4) Avoid oral encapsulated vehicle This can potentially avoid claim 3, but not claim 1.

5) Avoid menopausal timing indications Labeling and studied populations that avoid claim 4 and claim 5 may reduce dependent claim exposure, but claim 1 remains for the general bone loss method.

Where are the main infringement risk zones for generic or follow-on products?

Risk is concentrated where a competitor:

• uses one of the enumerated metabolites,
• targets calcium absorption and retention improvement,
• treats/prevents bone loss,
• and in women, uses menopausal-timing protocols.

Claim mapping to common development decisions

What is missing to build a full US prosecution and validity landscape?

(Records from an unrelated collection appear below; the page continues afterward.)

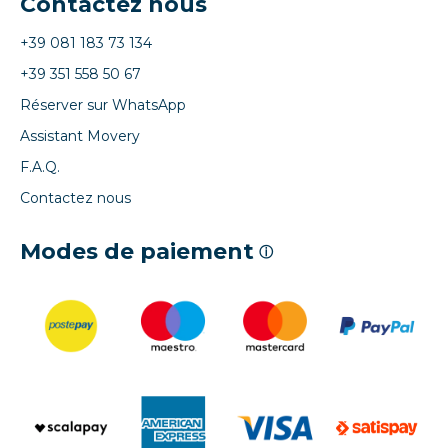
Contactez nous
+39 081 183 73 134
+39 351 558 50 67
Réserver sur WhatsApp
Assistant Movery
F.A.Q.
Contactez nous
Modes de paiement
ⓘ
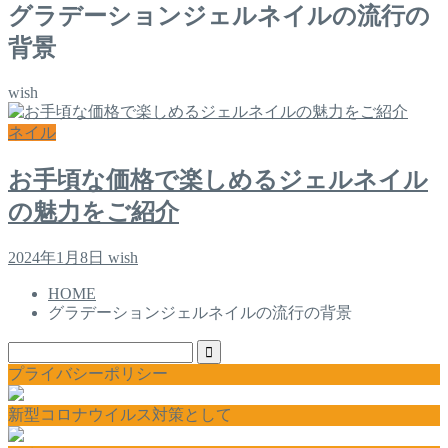
グラデーションジェルネイルの流行の
背景
wish
ネイル
お手頃な価格で楽しめるジェルネイル
の魅力をご紹介
2024年1月8日
wish
HOME
グラデーションジェルネイルの流行の背景
プライバシーポリシー
新型コロナウイルス対策として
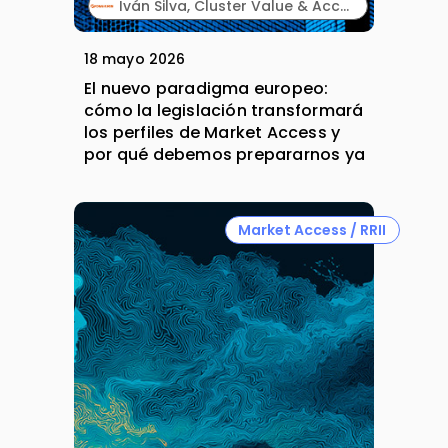
Iván Silva, Cluster Value & Access Director and Country Manager Spain y Natalia Montero, Market Access Intern. Kyowa Kirin.
18 mayo 2026
El nuevo paradigma europeo:
cómo la legislación transformará
los perfiles de Market Access y
por qué debemos prepararnos ya
Market Access / RRII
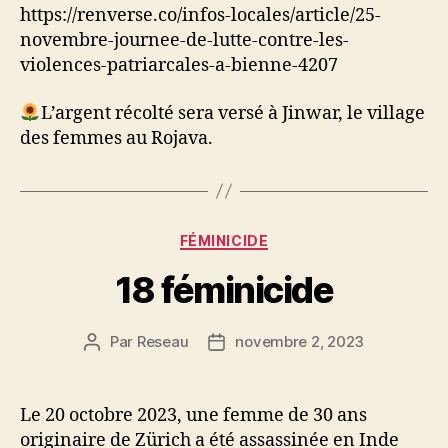
https://renverse.co/infos-locales/article/25-
novembre-journee-de-lutte-contre-les-
violences-patriarcales-a-bienne-4207
L’argent récolté sera versé à Jinwar, le village
des femmes au Rojava.
Catégories
FÉMINICIDE
18 féminicide
Par
Reseau
novembre 2, 2023
Auteur
Date
de
de
l’article
l’article
Le 20 octobre 2023, une femme de 30 ans
originaire de Zürich a été assassinée en Inde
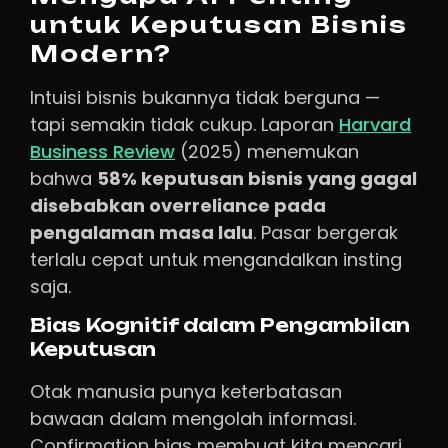
untuk Keputusan Bisnis
Modern?
Intuisi bisnis bukannya tidak berguna —
tapi semakin tidak cukup. Laporan
Harvard
Business Review
(2025) menemukan
bahwa
58% keputusan bisnis yang gagal
disebabkan overreliance pada
pengalaman masa lalu
. Pasar bergerak
terlalu cepat untuk mengandalkan insting
saja.
Bias Kognitif dalam Pengambilan
Keputusan
Otak manusia punya keterbatasan
bawaan dalam mengolah informasi.
Confirmation bias membuat kita mencari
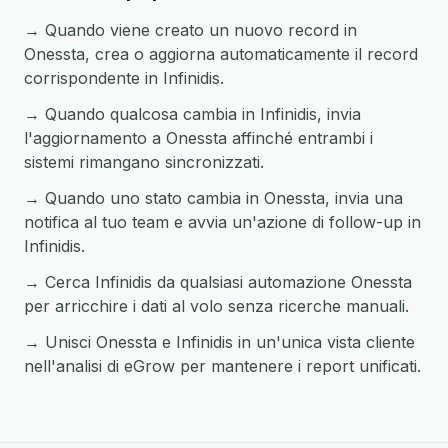
→ Quando viene creato un nuovo record in
Onessta, crea o aggiorna automaticamente il record
corrispondente in Infinidis.
→ Quando qualcosa cambia in Infinidis, invia
l'aggiornamento a Onessta affinché entrambi i
sistemi rimangano sincronizzati.
→ Quando uno stato cambia in Onessta, invia una
notifica al tuo team e avvia un'azione di follow-up in
Infinidis.
→ Cerca Infinidis da qualsiasi automazione Onessta
per arricchire i dati al volo senza ricerche manuali.
→ Unisci Onessta e Infinidis in un'unica vista cliente
nell'analisi di eGrow per mantenere i report unificati.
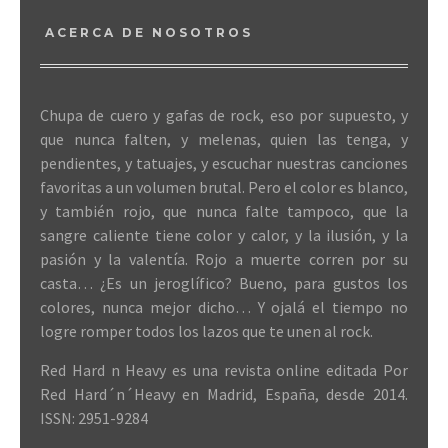
ACERCA DE NOSOTROS
Chupa de cuero y gafas de rock, eso por supuesto, y
que nunca falten, y melenas, quien las tenga, y
pendientes, y tatuajes, y escuchar nuestras canciones
favoritas a un volumen brutal. Pero el color es blanco,
y también rojo, que nunca falte tampoco, que la
sangre caliente tiene color y calor, y la ilusión, y la
pasión y la valentía. Rojo a muerte corren por su
casta… ¿Es un jeroglífico? Bueno, para gustos los
colores, nunca mejor dicho… Y ojalá el tiempo no
logre romper todos los lazos que te unen al rock.
Red Hard n Heavy es una revista online editada Por
Red Hard´n´Heavy en Madrid, España, desde 2014.
ISSN: 2951-9284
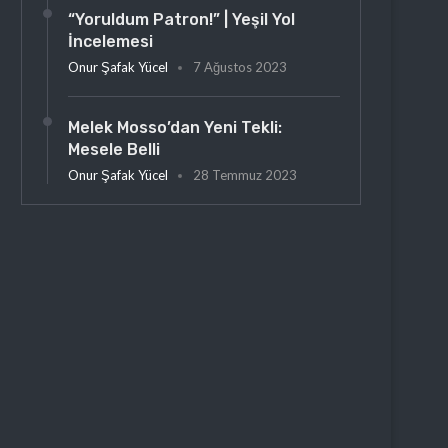
“Yoruldum Patron!” | Yeşil Yol
İncelemesi
Onur Şafak Yücel
7 Ağustos 2023
Melek Mosso’dan Yeni Tekli:
Mesele Belli
Onur Şafak Yücel
28 Temmuz 2023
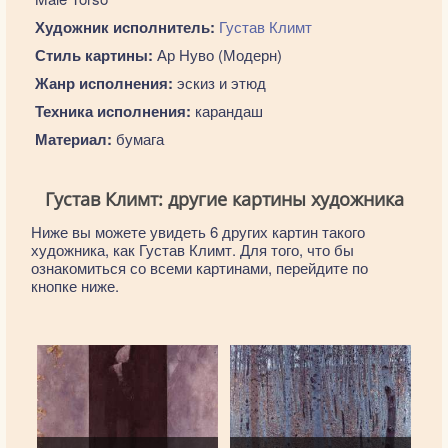
Художник исполнитель:
Густав Климт
Стиль картины:
Ар Нуво (Модерн)
Жанр исполнения:
эскиз и этюд
Техника исполнения:
карандаш
Материал:
бумага
Густав Климт: другие картины художника
Ниже вы можете увидеть 6 других картин такого
художника, как Густав Климт. Для того, что бы
ознакомиться со всеми картинами, перейдите по
кнопке ниже.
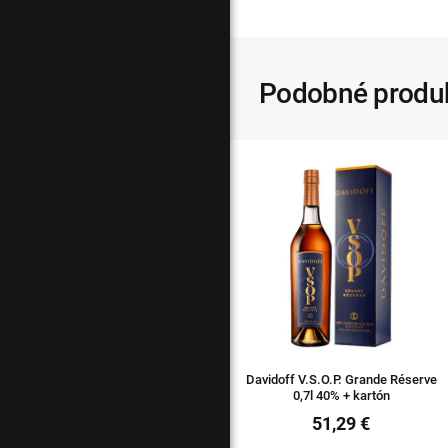
Podobné produ
Davidoff V.S.O.P. Grande Réserve
0,7l 40% + kartón
51,29 €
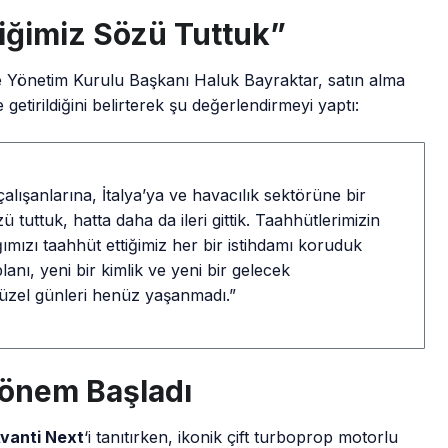
iğimiz Sözü Tuttuk”
Yönetim Kurulu Başkanı Haluk Bayraktar, satın alma
 getirildiğini belirterek şu değerlendirmeyi yaptı:
alışanlarına, İtalya’ya ve havacılık sektörüne bir
 tuttuk, hatta daha da ileri gittik. Taahhütlerimizin
mızı taahhüt ettiğimiz her bir istihdamı koruduk
planı, yeni bir kimlik ve yeni bir gelecek
güzel günleri henüz yaşanmadı.”
 Dönem Başladı
vanti Next
‘i tanıtırken, ikonik çift turboprop motorlu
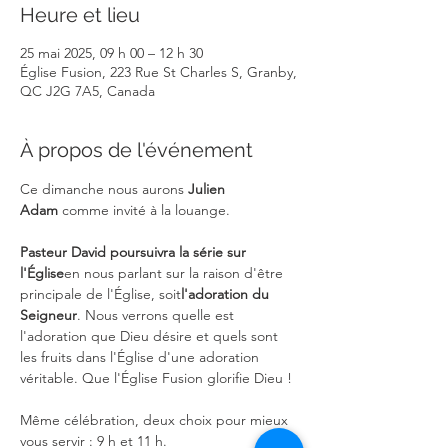
Heure et lieu
25 mai 2025, 09 h 00 – 12 h 30
Église Fusion, 223 Rue St Charles S, Granby,
QC J2G 7A5, Canada
À propos de l'événement
Ce dimanche nous aurons 
Julien 
Adam
 comme invité à la louange.
Pasteur David poursuivra la série sur 
l'Église
en nous parlant sur la raison d'être 
principale de l'Église, soit
l'adoration du 
Seigneur
. Nous verrons quelle est 
l'adoration que Dieu désire et quels sont 
les fruits dans l'Église d'une adoration 
véritable. Que l'Église Fusion glorifie Dieu !
Même célébration, deux choix pour mieux 
vous servir : 9 h et 11 h.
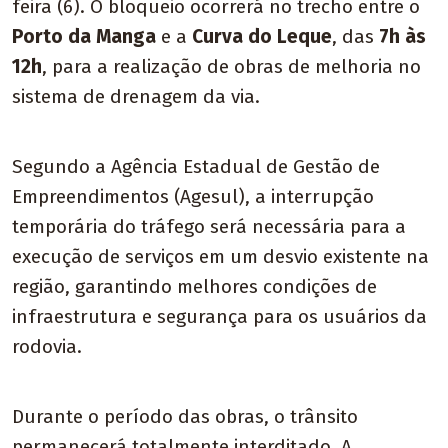
feira (6). O bloqueio ocorrerá no trecho entre o
Porto da Manga
e a
Curva do Leque
, das
7h às
12h
, para a realização de obras de melhoria no
sistema de drenagem da via.
Segundo a Agência Estadual de Gestão de
Empreendimentos (Agesul), a interrupção
temporária do tráfego será necessária para a
execução de serviços em um desvio existente na
região, garantindo melhores condições de
infraestrutura e segurança para os usuários da
rodovia.
Durante o período das obras, o trânsito
permanecerá totalmente interditado. A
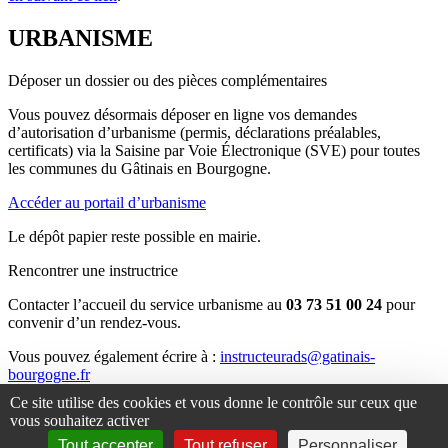
URBANISME
Déposer un dossier ou des pièces complémentaires
Vous pouvez désormais déposer en ligne vos demandes
d’autorisation d’urbanisme (permis, déclarations préalables,
certificats) via la Saisine par Voie Électronique (SVE) pour toutes
les communes du Gâtinais en Bourgogne.
Accéder au portail d’urbanisme
Le dépôt papier reste possible en mairie.
Rencontrer une instructrice
Contacter l’accueil du service urbanisme au
03 73 51 00 24
pour
convenir d’un rendez-vous.
Vous pouvez également écrire à :
instructeurads@gatinais-
bourgogne.fr
Ce site utilise des cookies et vous donne le contrôle sur ceux que
Consulter le PLUi
vous souhaitez activer
Le Plan Local d’Urbanisme Intercommunal (PLUi) est consultable
Tout accepter
Tout refuser
Personnaliser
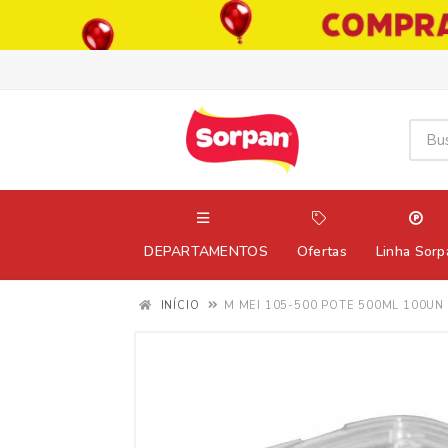
DEPARTAMENTOS
Ofertas
Linha Sorp
INÍCIO
M MEI 105-500 POTE 500ML 100UN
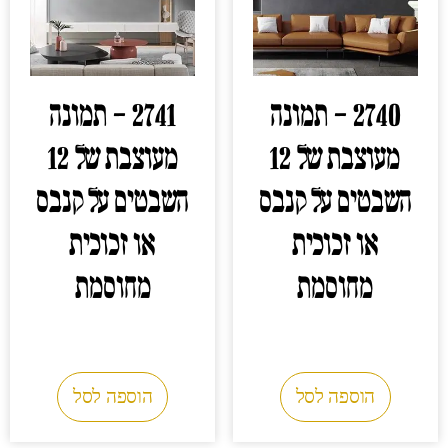
2740 – תמונה
2741 – תמונה
מעוצבת של 12
מעוצבת של 12
השבטים על קנבס
השבטים על קנבס
או זכוכית
או זכוכית
מחוסמת
מחוסמת
0.00
₪
0.00
₪
הוספה לסל
הוספה לסל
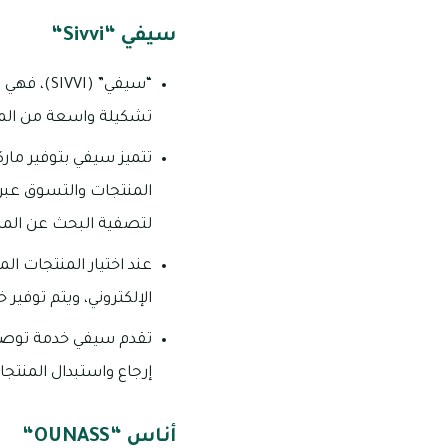
سيفي “Sivvi“
“سيفي” (
تشكيلة واسعة من المل
تتميز سيفي بتوفير مار
المنتجات والتسوق عبر 
لتصفية البحث عن المن
عند اختيار المنتجات ا
الإلكتروني، ويتم توفير
تقدم سيفي خدمة توصيل
إرجاع واستبدال المنتجا
أناس “OUNASS“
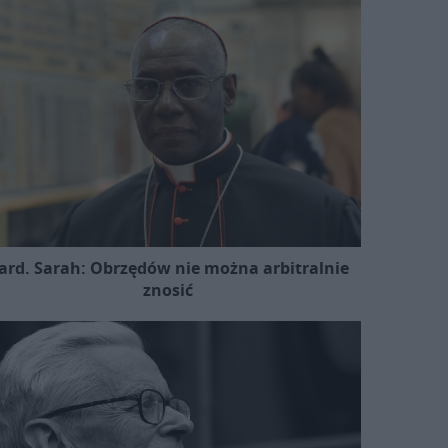
ard. Sarah: Obrzędów nie można arbitralnie
znosić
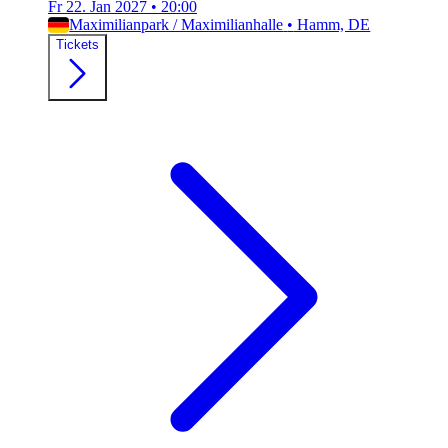
Fr 22. Jan 2027
•
20:00
Maximilianpark / Maximilianhalle
•
Hamm, DE
Tickets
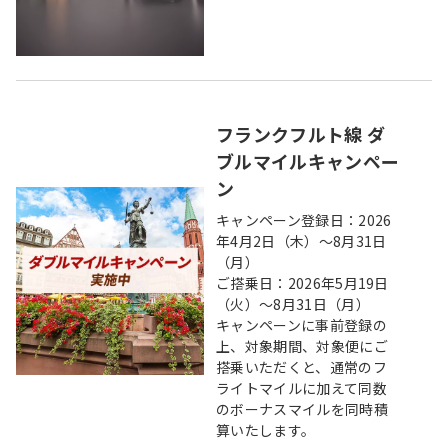
フランクフルト線 ダ
ブルマイルキャンペー
ン
キャンペーン登録日：2026
年4月2日（木）～8月31日
（月）
ご搭乗日：2026年5月19日
（火）～8月31日（月）
キャンペーンに事前登録の
上、対象期間、対象便にご
搭乗いただくと、通常のフ
ライトマイルに加えて同数
のボーナスマイルを同時積
算いたします。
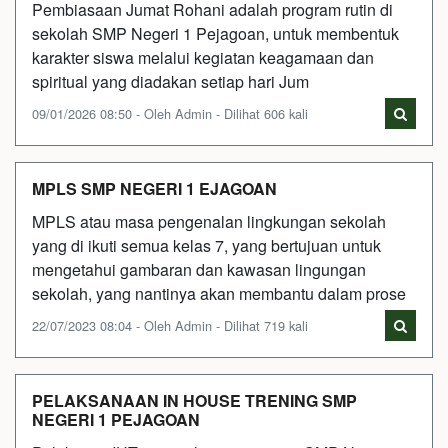
Pembiasaan Jumat Rohani adalah program rutin di
sekolah SMP Negeri 1 Pejagoan, untuk membentuk
karakter siswa melalui kegiatan keagamaan dan
spiritual yang diadakan setiap hari Jum
09/01/2026 08:50 - Oleh Admin - Dilihat 606 kali
MPLS SMP NEGERI 1 EJAGOAN
MPLS atau masa pengenalan lingkungan sekolah
yang di ikuti semua kelas 7, yang bertujuan untuk
mengetahui gambaran dan kawasan lingungan
sekolah, yang nantinya akan membantu dalam prose
22/07/2023 08:04 - Oleh Admin - Dilihat 719 kali
PELAKSANAAN IN HOUSE TRENING SMP
NEGERI 1 PEJAGOAN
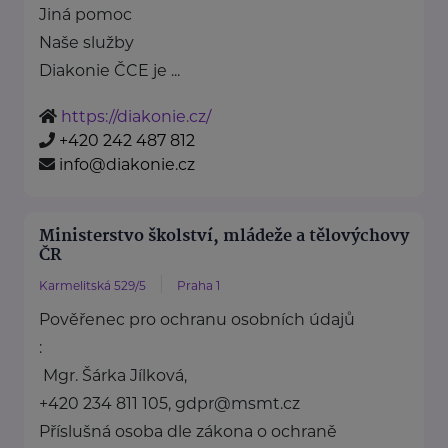
Jiná pomoc
Naše služby
Diakonie ČCE je ...
https://diakonie.cz/
+420 242 487 812
info@diakonie.cz
Ministerstvo školství, mládeže a tělovýchovy
ČR
Karmelitská 529/5
Praha 1
Pověřenec pro ochranu osobních údajů
:
Mgr. Šárka Jílková,
+420 234 811 105, gdpr@msmt.cz
Příslušná osoba dle zákona o ochraně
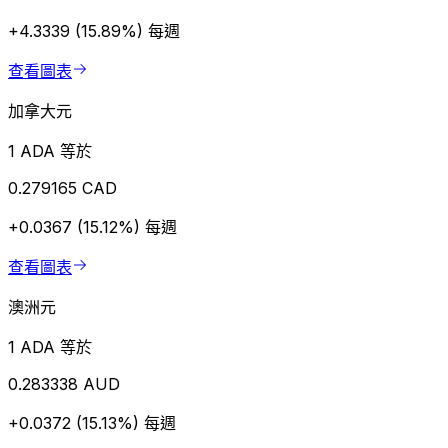
+4.3339 (15.89%)
每週
查看圖表
加拿大元
1 ADA 等於
0.279165 CAD
+0.0367 (15.12%)
每週
查看圖表
澳洲元
1 ADA 等於
0.283338 AUD
+0.0372 (15.13%)
每週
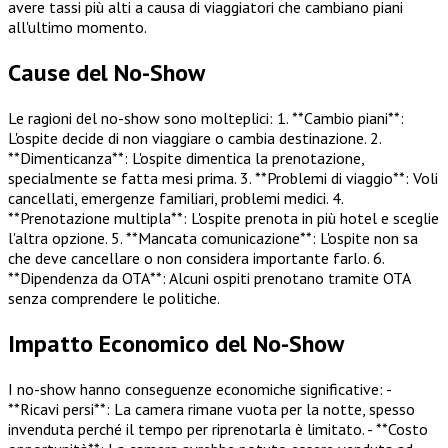
avere tassi più alti a causa di viaggiatori che cambiano piani
all'ultimo momento.
Cause del No-Show
Le ragioni del no-show sono molteplici: 1. **Cambio piani**:
L'ospite decide di non viaggiare o cambia destinazione. 2.
**Dimenticanza**: L'ospite dimentica la prenotazione,
specialmente se fatta mesi prima. 3. **Problemi di viaggio**: Voli
cancellati, emergenze familiari, problemi medici. 4.
**Prenotazione multipla**: L'ospite prenota in più hotel e sceglie
l'altra opzione. 5. **Mancata comunicazione**: L'ospite non sa
che deve cancellare o non considera importante farlo. 6.
**Dipendenza da OTA**: Alcuni ospiti prenotano tramite OTA
senza comprendere le politiche.
Impatto Economico del No-Show
I no-show hanno conseguenze economiche significative: -
**Ricavi persi**: La camera rimane vuota per la notte, spesso
invenduta perché il tempo per riprenotarla è limitato. - **Costo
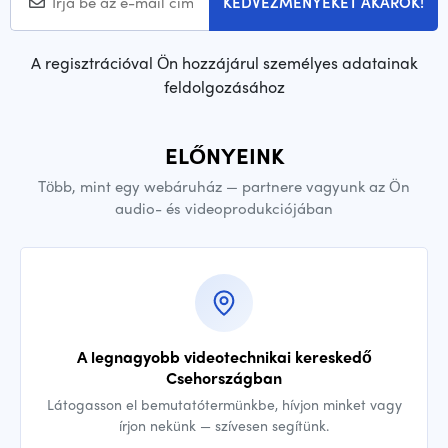
KEDVEZMÉNYEKET AKAROK!
A regisztrációval Ön hozzájárul személyes adatainak
feldolgozásához
ELŐNYEINK
Több, mint egy webáruház — partnere vagyunk az Ön
audio- és videoprodukciójában
A legnagyobb videotechnikai kereskedő
Csehországban
Látogasson el bemutatótermünkbe, hívjon minket vagy
írjon nekünk — szívesen segítünk.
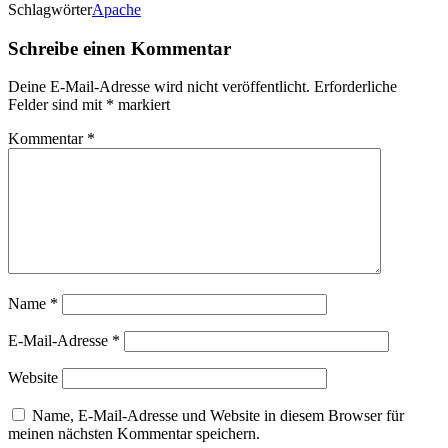
Schlagwörter
Apache
Schreibe einen Kommentar
Deine E-Mail-Adresse wird nicht veröffentlicht.
Erforderliche
Felder sind mit
*
markiert
Kommentar
*
Name
*
E-Mail-Adresse
*
Website
Name, E-Mail-Adresse und Website in diesem Browser für
meinen nächsten Kommentar speichern.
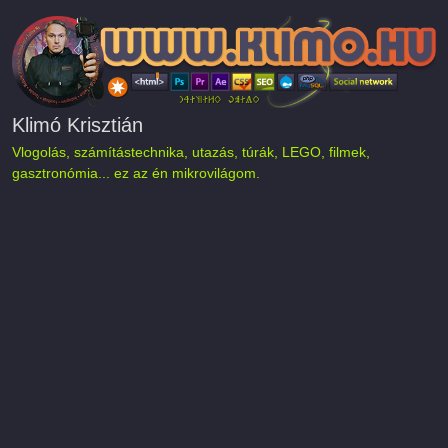
Ugrás a tartalomra
Klimó Krisztián
Vlogolás, számítástechnika, utazás, túrák, LEGO, filmek,
gasztronómia... ez az én mikrovilágom.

A complete patent landscape requires: bibliographic details (assignee, filing date), claim construction, prosecution history, and whether the patent is still in force or has been invalidated/limited. Those inputs are not included in the prompt, so the analysis above focuses strictly on claim scope and the landscape axes that determine overlap.

Key Takeaways

• US 4,225,596 is a method-of-use patent centered on increasing calcium absorption and retention for mammals with bone mass loss evidence or tendency via administration of one of five enumerated vitamin D metabolites.
• Claim 1 drives broad coverage through the metabolite list and the bone-loss phenotype plus therapeutically effective dosing.
• Dependent claims add meaningful narrowing levers: dose (~0.1 to ~1 microgram/day), oral encapsulated liquid vehicle, and women by menopausal timing (pre-menopause; during and after menopause).
• Landscape overlap is most likely among filings that (i) use the same metabolite family, (ii) pursue calcium retention/absorption outcomes for bone loss, and (iii) specify menopausal timing and/or microgram dosing.

FAQs

1) Does claim 1 require a specific disease label like osteoporosis?
No. Claim 1 requires mammals showing evidence of, or physiological tendency toward, loss of bone mass.

2) Is the active ingredient scope open-ended?
No. Claim 1 is limited to at least one compound from the explicitly listed vitamin D metabolites.

3) Can a competitor avoid claim 2 by using a slightly higher or lower dose?
Claim 2 is limited to about 0.1 to 1 microgram/day; avoiding that range can avoid claim 2, but claim 1 can still apply.

4) Does claim 3 require oral dosing?
Yes. Claim 3 narrows to orally administered encapsulated dosing with a solution in an ingestible nontoxic liquid vehicle.

5) Are women’s indications central to the broad claim?
Women are specifically recited only in dependent claims 4 and 5; the broadest coverage in claim 1 is mammalian and condition-based.

References

[1] United States Drug Patent 4,225,596 (claims provided in prompt).